Erm, no. He ran back in after Rock cleared the ring of Kane and Show, but he was immediately speared by Reigns and thrown out within seconds. What was the point of having him wait outside for minutes for such a pointless cameo? In terms of actually booking a moment, this was probably the lowest point of the entire match presentation and, once Rusev was gone, there was no longer any doubt: the man who fans suspected would win, Roman Reigns, did so, and with very little to speak of in terms of his performance until it actually finished. Triple H and Stephanie McMahon came out afterwards and glared at Reigns and Rock, but the overwhelming boos made you wonder “what must they be thinking right now?” Fans booed once more as Reigns celebrated and the show went off the air. On the post-show, Rock and Reigns had a backstage interview where Rock was funny but more in a cruel manner, perhaps due to the negative crowd reaction, and Cena and Rusev had a confrontation to lead to a feud which had been predicted months ago for this time of the year. That’s not a good thing, by the way.
So, what started as a promising and unpredictable Rumble match disintegrated into a very poorly-booked mess that damaged everyone involved. Those who dominated were easily thrown out. The surprise entrants were quickly dispatched. Kane and Big Show were treated as a real annoyance. Daniel Bryan’s rep only survived because of the fans; judging by its actions here, it’s as if WWE wanted Bryan to be tarnished. Roman Reigns’ chances of being “the man” in WWE took a big hit despite his victory. And even The Rock suffered; it says a lot that Rock should make a surprise appearance at a major PPV and it’s almost as if it didn’t happen. An absolute car wreck of a Rumble match, then, for the second year in a row, and a bigger crisis this time around as thousands of fans had #CancelWWENetwork as the number one worldwide trend on Twitter afterwards as they literally cancelled their WWE Network subscriptions. I still say that the disappointing aspect wasn’t so much Reigns winning and Bryan not winning, but the manner in which Bryan was thrown out, and how little else was done for Reigns’ victory to seem unlikely. The other contenders were crushed, and those involved with potential storylines didn’t get much of a chance to advance them. In terms of action, in terms of excitement (early on), in terms of generally being a watchable match, the Royal Rumble wasn’t the worst in the event’s history, but in terms of booking and being a match which resonated with the audience, it was not only the worst Rumble to date, it was one of the worst-received wrestling matches of all-time. If nothing else, it will be very interesting to see where WWE goes from here.

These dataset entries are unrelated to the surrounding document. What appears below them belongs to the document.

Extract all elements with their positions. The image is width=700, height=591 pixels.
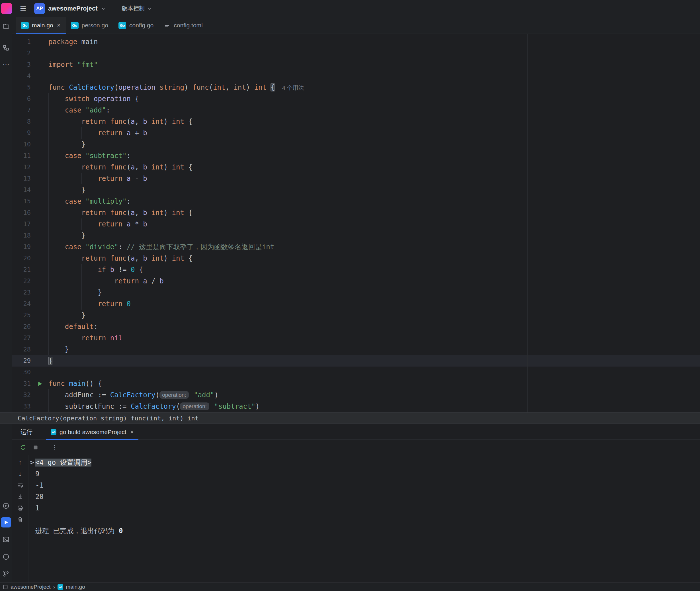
code-line[interactable]: 3import "fmt"	[12, 59, 700, 70]
line-number[interactable]: 10	[12, 139, 31, 150]
line-number[interactable]: 11	[12, 150, 31, 161]
line-number[interactable]: 27	[12, 332, 31, 344]
code-line[interactable]: 6 switch operation {	[12, 93, 700, 105]
line-number[interactable]: 32	[12, 389, 31, 401]
print-icon[interactable]	[16, 505, 24, 512]
scroll-to-end-icon[interactable]	[16, 493, 24, 500]
console-output[interactable]: ><4 go 设置调用>9-1201进程 已完成，退出代码为 0	[28, 455, 700, 582]
code-line[interactable]: 27 return nil	[12, 332, 700, 344]
more-options-icon[interactable]: ⋮	[50, 443, 60, 452]
line-number[interactable]: 21	[12, 264, 31, 275]
line-number[interactable]: 1	[12, 36, 31, 48]
terminal-tool-icon[interactable]	[1, 534, 11, 544]
line-number[interactable]: 12	[12, 161, 31, 173]
line-number[interactable]: 22	[12, 275, 31, 287]
code-line[interactable]: 17 return a * b	[12, 218, 700, 230]
line-number[interactable]: 4	[12, 70, 31, 82]
code-editor[interactable]: 1package main23import "fmt"45func CalcFa…	[12, 34, 700, 412]
code-line[interactable]: 16 return func(a, b int) int {	[12, 207, 700, 218]
code-line[interactable]: 22 return a / b	[12, 275, 700, 287]
line-number[interactable]: 29	[12, 355, 31, 367]
close-icon[interactable]: ×	[130, 429, 134, 436]
console-line[interactable]: 进程 已完成，退出代码为 0	[28, 525, 700, 537]
clear-console-icon[interactable]	[16, 516, 24, 523]
line-number[interactable]: 6	[12, 93, 31, 105]
main-menu-button[interactable]: ☰	[18, 3, 28, 14]
console-line[interactable]: 9	[28, 468, 700, 480]
code-line[interactable]: 20 return func(a, b int) int {	[12, 253, 700, 264]
line-number[interactable]: 8	[12, 116, 31, 127]
tab-main-go[interactable]: Go main.go ×	[16, 17, 66, 34]
code-line[interactable]: 2	[12, 48, 700, 59]
problems-tool-icon[interactable]	[1, 552, 11, 562]
line-number[interactable]: 25	[12, 310, 31, 321]
console-line[interactable]: ><4 go 设置调用>	[28, 457, 700, 468]
breadcrumb-project[interactable]: awesomeProject	[10, 584, 51, 590]
line-number[interactable]: 17	[12, 218, 31, 230]
code-line[interactable]: 33 subtractFunc := CalcFactory(operation…	[12, 401, 700, 412]
code-line[interactable]: 23 }	[12, 287, 700, 298]
line-number[interactable]: 5	[12, 82, 31, 93]
code-line[interactable]: 14 }	[12, 184, 700, 196]
line-number[interactable]: 18	[12, 230, 31, 241]
line-number[interactable]: 19	[12, 241, 31, 253]
code-line[interactable]: 9 return a + b	[12, 127, 700, 139]
code-line[interactable]: 31func main() {	[12, 378, 700, 389]
close-icon[interactable]: ×	[57, 22, 61, 29]
rerun-button[interactable]	[18, 443, 28, 452]
code-line[interactable]: 30	[12, 367, 700, 378]
code-line[interactable]: 5func CalcFactory(operation string) func…	[12, 82, 700, 93]
more-tool-windows-icon[interactable]: ⋯	[1, 60, 11, 70]
services-tool-icon[interactable]	[1, 501, 11, 511]
line-number[interactable]: 9	[12, 127, 31, 139]
project-tool-icon[interactable]	[1, 21, 11, 31]
code-line[interactable]: 28 }	[12, 344, 700, 355]
git-branch-icon[interactable]	[1, 569, 11, 579]
line-number[interactable]: 28	[12, 344, 31, 355]
structure-tool-icon[interactable]	[1, 43, 11, 53]
stop-button[interactable]	[31, 443, 41, 452]
console-line[interactable]: -1	[28, 480, 700, 491]
code-line[interactable]: 8 return func(a, b int) int {	[12, 116, 700, 127]
code-line[interactable]: 13 return a - b	[12, 173, 700, 184]
code-line[interactable]: 10 }	[12, 139, 700, 150]
console-line[interactable]	[28, 514, 700, 525]
line-number[interactable]: 30	[12, 367, 31, 378]
console-line[interactable]: 20	[28, 491, 700, 503]
line-number[interactable]: 14	[12, 184, 31, 196]
code-line[interactable]: 25 }	[12, 310, 700, 321]
code-line[interactable]: 7 case "add":	[12, 105, 700, 116]
code-line[interactable]: 11 case "subtract":	[12, 150, 700, 161]
console-line[interactable]: 1	[28, 503, 700, 514]
tab-person-go[interactable]: Go person.go	[66, 17, 113, 34]
prev-occurrence-icon[interactable]: ↑	[16, 459, 24, 466]
tab-config-toml[interactable]: config.toml	[159, 17, 208, 34]
line-number[interactable]: 23	[12, 287, 31, 298]
line-number[interactable]: 20	[12, 253, 31, 264]
code-line[interactable]: 26 default:	[12, 321, 700, 332]
project-widget[interactable]: AP awesomeProject	[34, 3, 106, 14]
line-number[interactable]: 31	[12, 378, 31, 389]
line-number[interactable]: 7	[12, 105, 31, 116]
line-number[interactable]: 24	[12, 298, 31, 310]
code-line[interactable]: 24 return 0	[12, 298, 700, 310]
code-line[interactable]: 19 case "divide": // 这里是向下取整了，因为函数签名返回是i…	[12, 241, 700, 253]
code-line[interactable]: 4	[12, 70, 700, 82]
line-number[interactable]: 33	[12, 401, 31, 412]
code-line[interactable]: 12 return func(a, b int) int {	[12, 161, 700, 173]
line-number[interactable]: 2	[12, 48, 31, 59]
soft-wrap-icon[interactable]	[16, 482, 24, 489]
tab-config-go[interactable]: Go config.go	[113, 17, 159, 34]
line-number[interactable]: 26	[12, 321, 31, 332]
code-line[interactable]: 32 addFunc := CalcFactory(operation: "ad…	[12, 389, 700, 401]
line-number[interactable]: 13	[12, 173, 31, 184]
vcs-widget[interactable]: 版本控制	[122, 5, 152, 12]
line-number[interactable]: 16	[12, 207, 31, 218]
breadcrumb-file[interactable]: main.go	[66, 584, 85, 590]
code-line[interactable]: 29}	[12, 355, 700, 367]
run-tool-icon[interactable]	[1, 517, 11, 527]
code-line[interactable]: 18 }	[12, 230, 700, 241]
run-configuration-tab[interactable]: Go go build awesomeProject ×	[46, 424, 138, 440]
line-number[interactable]: 3	[12, 59, 31, 70]
code-line[interactable]: 15 case "multiply":	[12, 196, 700, 207]
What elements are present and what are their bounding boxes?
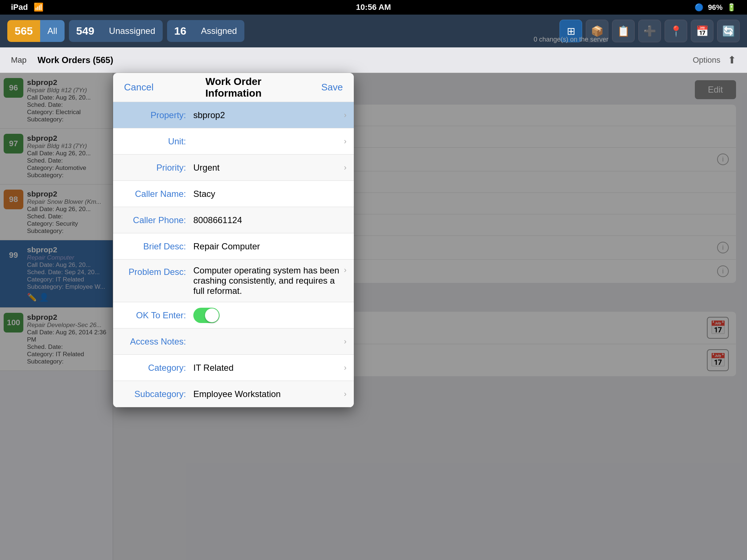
assigned-count: 16 bbox=[167, 20, 194, 42]
assigned-label: Assigned bbox=[194, 20, 244, 42]
calendar-button[interactable]: 📅 bbox=[691, 20, 713, 42]
all-badge[interactable]: 565 All bbox=[7, 20, 65, 42]
refresh-button[interactable]: 🔄 bbox=[717, 20, 740, 42]
brief-desc-value: Repair Computer bbox=[193, 241, 347, 252]
modal-save-button[interactable]: Save bbox=[288, 82, 343, 93]
category-label: Category: bbox=[120, 363, 193, 373]
unassigned-badge[interactable]: 549 Unassigned bbox=[69, 20, 163, 42]
battery-label: 96% bbox=[708, 3, 723, 12]
category-row[interactable]: Category: IT Related › bbox=[113, 355, 354, 381]
subcategory-label: Subcategory: bbox=[120, 389, 193, 399]
caller-phone-label: Caller Phone: bbox=[120, 215, 193, 225]
category-value: IT Related bbox=[193, 363, 340, 373]
access-notes-chevron: › bbox=[344, 337, 347, 346]
ok-to-enter-row[interactable]: OK To Enter: bbox=[113, 302, 354, 328]
problem-desc-value: Computer operating system has been crash… bbox=[193, 265, 340, 296]
unit-label: Unit: bbox=[120, 136, 193, 147]
problem-desc-chevron: › bbox=[344, 265, 347, 275]
subcategory-value: Employee Workstation bbox=[193, 389, 340, 399]
unit-chevron: › bbox=[344, 137, 347, 146]
property-label: Property: bbox=[120, 110, 193, 120]
assigned-badge[interactable]: 16 Assigned bbox=[167, 20, 244, 42]
caller-name-value: Stacy bbox=[193, 189, 347, 199]
property-row[interactable]: Property: sbprop2 › bbox=[113, 102, 354, 128]
share-button[interactable]: ⬆ bbox=[728, 54, 736, 66]
unassigned-label: Unassigned bbox=[102, 20, 163, 42]
priority-row[interactable]: Priority: Urgent › bbox=[113, 155, 354, 181]
list-view-button[interactable]: 📋 bbox=[612, 20, 635, 42]
work-orders-title: Work Orders (565) bbox=[38, 55, 113, 65]
ok-to-enter-label: OK To Enter: bbox=[120, 310, 193, 320]
unit-row[interactable]: Unit: › bbox=[113, 128, 354, 155]
modal-overlay: Cancel Work Order Information Save Prope… bbox=[0, 73, 747, 560]
modal-body: Property: sbprop2 › Unit: › Priority: Ur… bbox=[113, 102, 354, 407]
property-value: sbprop2 bbox=[193, 110, 340, 120]
wifi-icon: 📶 bbox=[34, 3, 43, 12]
access-notes-label: Access Notes: bbox=[120, 337, 193, 347]
priority-value: Urgent bbox=[193, 163, 340, 173]
all-count: 565 bbox=[7, 20, 40, 42]
property-chevron: › bbox=[344, 110, 347, 120]
problem-desc-row[interactable]: Problem Desc: Computer operating system … bbox=[113, 260, 354, 302]
map-link[interactable]: Map bbox=[11, 55, 27, 65]
brief-desc-label: Brief Desc: bbox=[120, 241, 193, 252]
bluetooth-icon: 🔵 bbox=[694, 3, 704, 12]
work-order-modal: Cancel Work Order Information Save Prope… bbox=[113, 73, 354, 407]
caller-name-label: Caller Name: bbox=[120, 189, 193, 199]
toggle-thumb bbox=[205, 308, 219, 322]
caller-name-row[interactable]: Caller Name: Stacy bbox=[113, 181, 354, 207]
subcategory-chevron: › bbox=[344, 389, 347, 399]
brief-desc-row[interactable]: Brief Desc: Repair Computer bbox=[113, 233, 354, 260]
access-notes-row[interactable]: Access Notes: › bbox=[113, 328, 354, 355]
sub-header: Map Work Orders (565) Options ⬆ bbox=[0, 47, 747, 73]
modal-cancel-button[interactable]: Cancel bbox=[124, 82, 179, 93]
caller-phone-value: 8008661124 bbox=[193, 215, 347, 225]
priority-label: Priority: bbox=[120, 163, 193, 173]
main-content: 96 sbprop2 Repair Bldg #12 (7Yr) Call Da… bbox=[0, 73, 747, 560]
priority-chevron: › bbox=[344, 163, 347, 172]
modal-header: Cancel Work Order Information Save bbox=[113, 73, 354, 102]
options-button[interactable]: Options bbox=[693, 55, 720, 65]
subcategory-row[interactable]: Subcategory: Employee Workstation › bbox=[113, 381, 354, 407]
add-button[interactable]: ➕ bbox=[638, 20, 661, 42]
ipad-label: iPad bbox=[11, 3, 28, 12]
server-message: 0 change(s) on the server bbox=[534, 36, 608, 43]
category-chevron: › bbox=[344, 363, 347, 373]
caller-phone-row[interactable]: Caller Phone: 8008661124 bbox=[113, 207, 354, 233]
all-label: All bbox=[40, 20, 65, 42]
location-button[interactable]: 📍 bbox=[665, 20, 687, 42]
top-nav: 565 All 549 Unassigned 16 Assigned 0 cha… bbox=[0, 15, 747, 47]
ok-to-enter-toggle[interactable] bbox=[193, 308, 220, 323]
time-display: 10:56 AM bbox=[356, 3, 391, 12]
status-bar: iPad 📶 10:56 AM 🔵 96% 🔋 bbox=[0, 0, 747, 15]
unassigned-count: 549 bbox=[69, 20, 102, 42]
battery-icon: 🔋 bbox=[727, 3, 736, 12]
modal-title: Work Order Information bbox=[179, 76, 288, 99]
ok-to-enter-toggle-container bbox=[193, 308, 220, 323]
problem-desc-label: Problem Desc: bbox=[120, 265, 193, 277]
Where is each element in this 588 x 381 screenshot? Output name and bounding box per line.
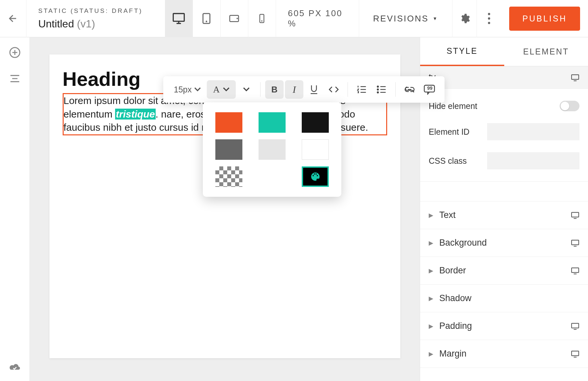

The rest of the card was okay before the title match (which I don’t mind; the Rumble is all about, well, the Rumble, and the title match as well; the undercard matches are filler here more than on any other PPV), which was sensational. Only for the incredible 3-way, Royal Rumble 2015 would get an extremely low rating, but the phenomenal action in that encounter elevates the show as a whole to being decent. Unfortunately, WWE has a lot of work to do from here: if this was the beginning of the Road To WrestleMania, then the path to Levi’s Stadium could be a rocky one, and there is the very real possibility that as bad as the crowd reaction was to the Rumble match here, it could be even worse for the main event of WrestleMania. It did set up the main event of Mania storyline-wise, but in terms of preparing Mania entertainment-wise, the Royal Rumble flatlined for the second consecutive year. Believe that.
Still, there’s always next year, eh?